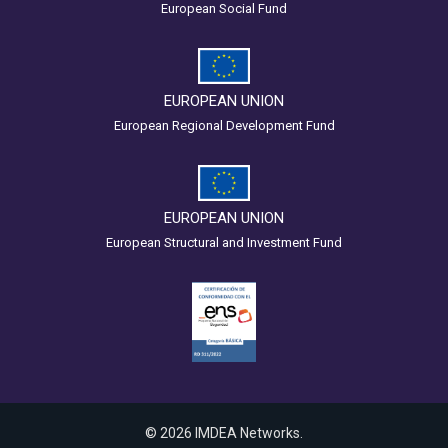
European Social Fund
EUROPEAN UNION
European Regional Development Fund
EUROPEAN UNION
European Structural and Investment Fund
© 2026 IMDEA Networks.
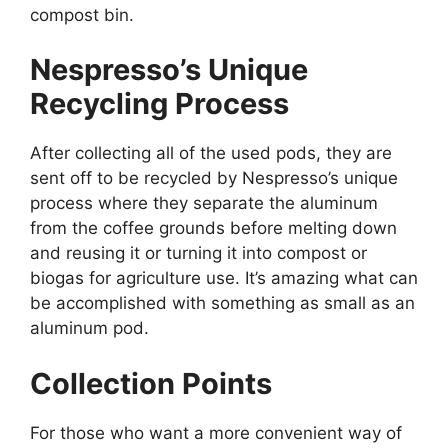
compost bin.
Nespresso’s Unique
Recycling Process
After collecting all of the used pods, they are
sent off to be recycled by Nespresso’s unique
process where they separate the aluminum
from the coffee grounds before melting down
and reusing it or turning it into compost or
biogas for agriculture use. It’s amazing what can
be accomplished with something as small as an
aluminum pod.
Collection Points
For those who want a more convenient way of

# # # # # # #

This exercise calls for the records to be given again exactly, without the images.

European Social Fund
EUROPEAN UNION
European Regional Development Fund
EUROPEAN UNION
European Structural and Investment Fund
© 2026 IMDEA Networks.
compost bin.
Nespresso’s Unique
Recycling Process
After collecting all of the used pods, they are
sent off to be recycled by Nespresso’s unique
process where they separate the aluminum
from the coffee grounds before melting down
and reusing it or turning it into compost or
biogas for agriculture use. It’s amazing what can
be accomplished with something as small as an
aluminum pod.
Collection Points
For those who want a more convenient way of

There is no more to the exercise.